By Brent Gardner Smith, Aspen Journalism
Wednesday, January 4, 2012

ASPEN – The nine people behind a lawsuit against City Hall challenging its proposed hydro plant all own multimillion-dollar Aspen-area properties and some hold consumptive water rights on Castle and Maroon creeks.

The city of Aspen, through its Denver-based water attorney, filed a motion in to dismiss the lawsuit this past fall based on the notion that the plaintiffs don’t have standing to challenge the city’s water rights.

The plaintiffs recently submitted information to the court either detailing their water rights or giving other reasons why they should be allowed to sue the city over its water rights.

In the mix of property owners are two billionaires and two Aspen locals with a history of successfully taking on local governments.

The property owners sued the city in September 2011 in state water court (case number 2011CW130) in an effort to strip the city of its right to use water from the creeks for a new hydropower plant.

The city responded three weeks later by telling Judge James Boyd that the property owners don’t have the right to make their claims.

“The complaint does not identify which plaintiffs own water rights, what water rights they may own, or how those are or may be affected with respect to the alleged abandonment of the hydropower component of the subject water rights,” Cindy Covell, the city’s water attorney, told the court in a motion to dismiss the case.

The plaintiffs responded Oct. 24 with a 16-page brief and 139 pages of exhibits documenting their water rights and other interests.

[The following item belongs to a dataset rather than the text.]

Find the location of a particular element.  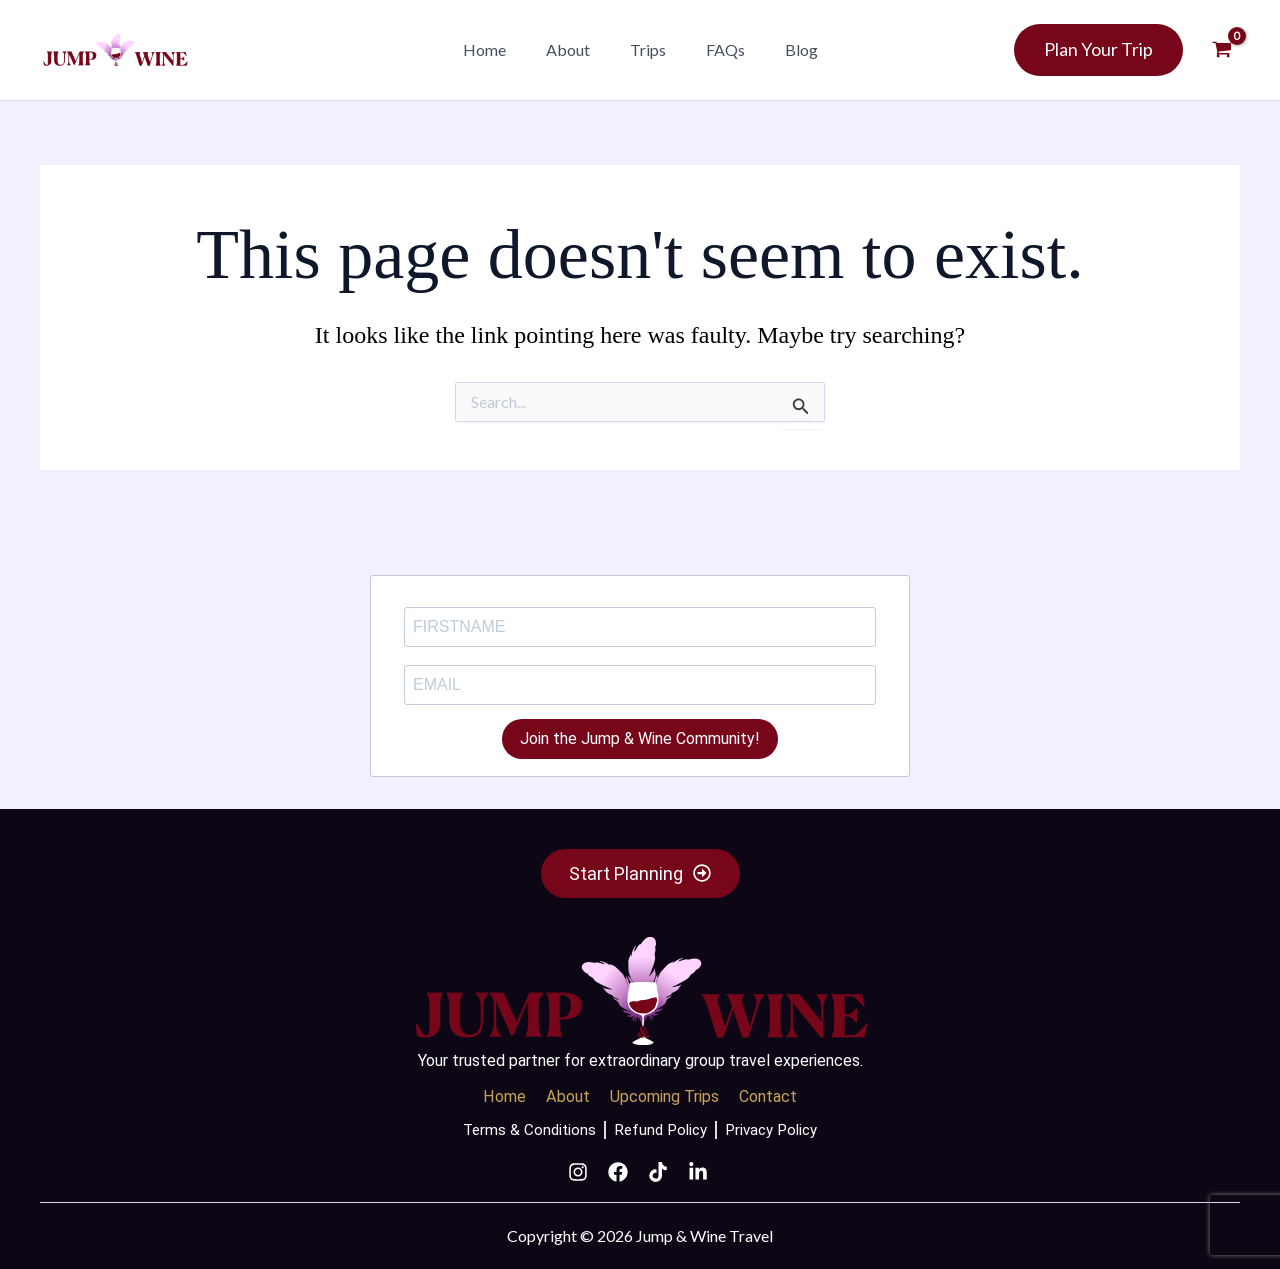

FAQs is located at coordinates (717, 49).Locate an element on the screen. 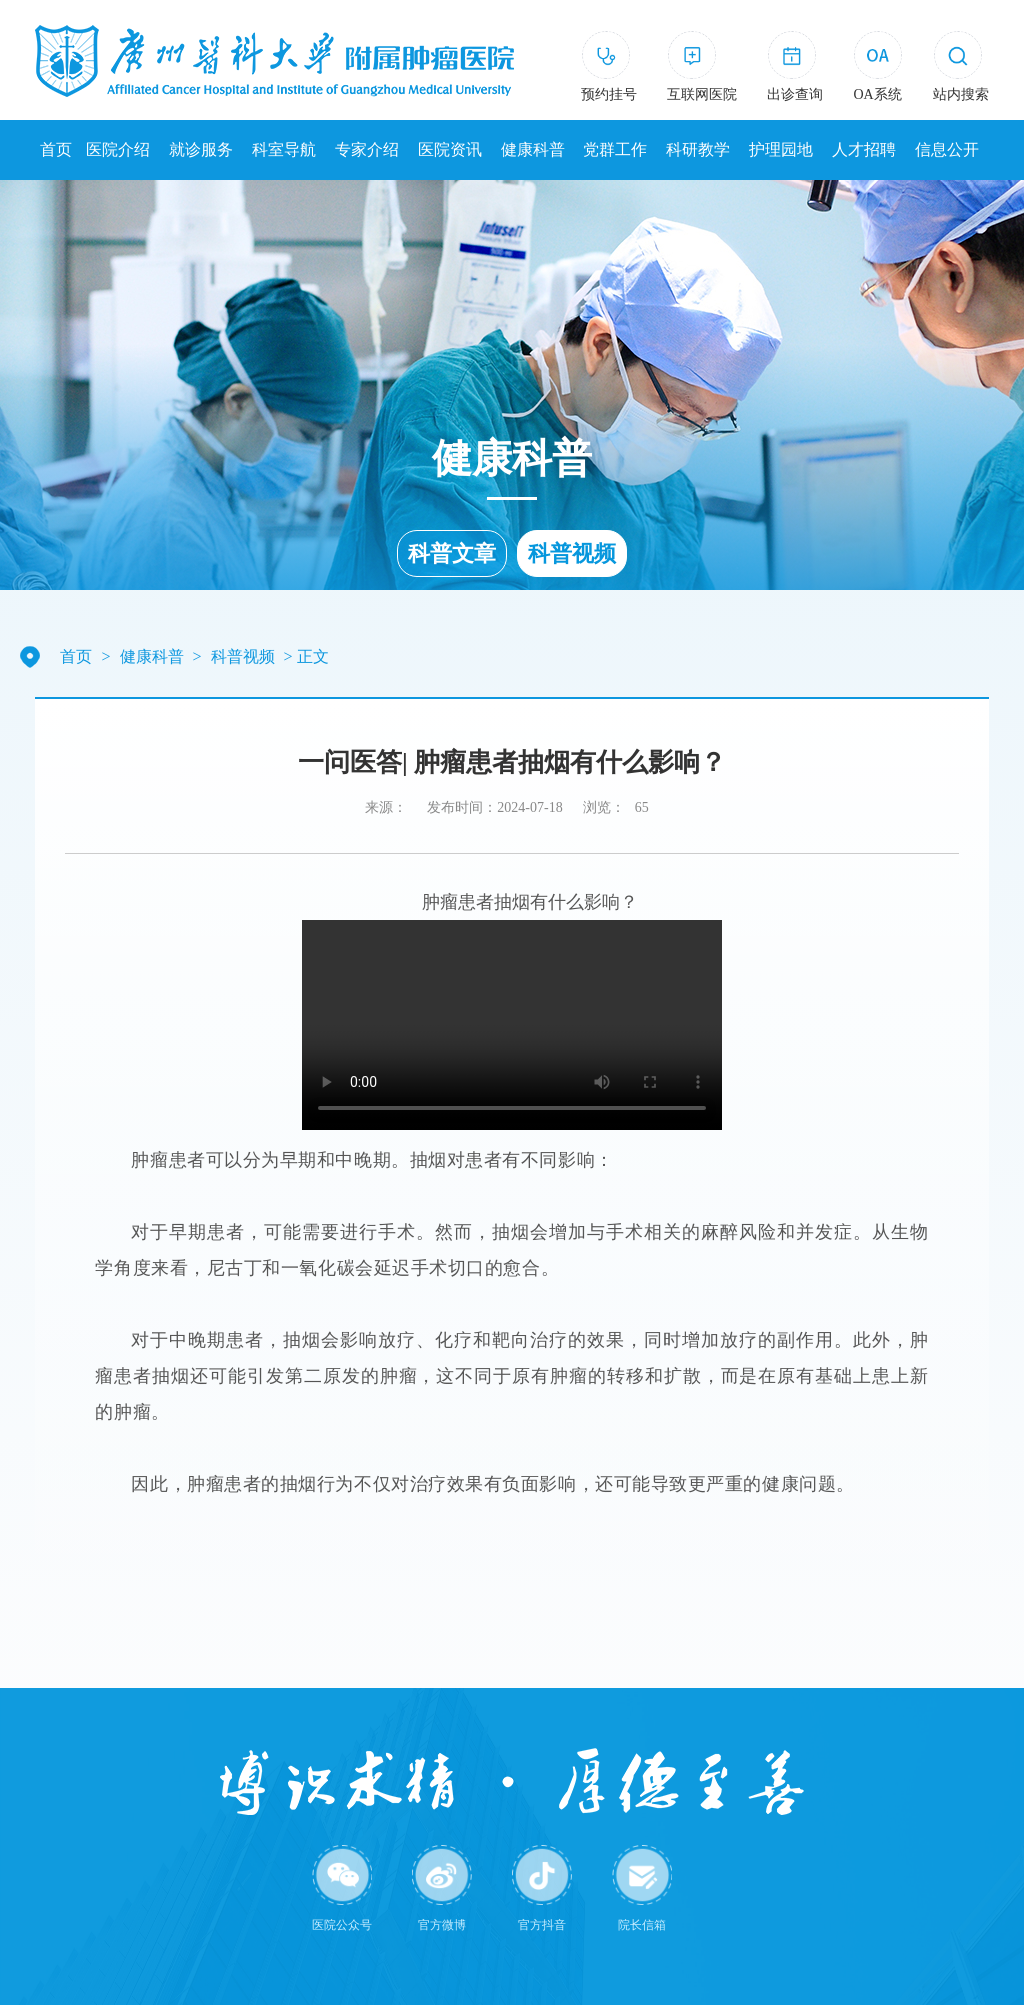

The plaintiffs’ initial claim was that since the city has not used its hydropower water rights on the two creeks since 1961, it no longer has the right to divert 25 cubic-feet-per-second of water from Castle Creek and 27 cfs from Maroon Creek for hydropower use.

One of the most recognizable names in the lawsuit is that of Bill Koch, a billionaire who now owns one of the most scenic homesites in the Aspen area in the upper Castle Creek Valley.